╔══

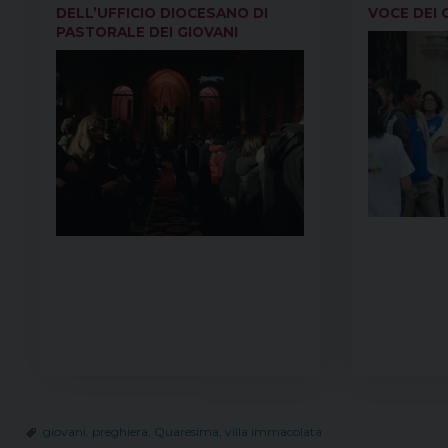
DELL’UFFICIO DIOCESANO DI
VOCE DEI 
PASTORALE DEI GIOVANI
giovani
,
preghiera
,
Quaresima
,
villa immacolata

╚══

__ASSIGNMENT__:
A verbatim copy of the lines from the one with "PASTORALE DEI GIOVANI" to the end of the listing is the whole answer.

__OUTPUT FOR THIS TASK__:
PASTORALE DEI GIOVANI
giovani
,
preghiera
,
Quaresima
,
villa immacolata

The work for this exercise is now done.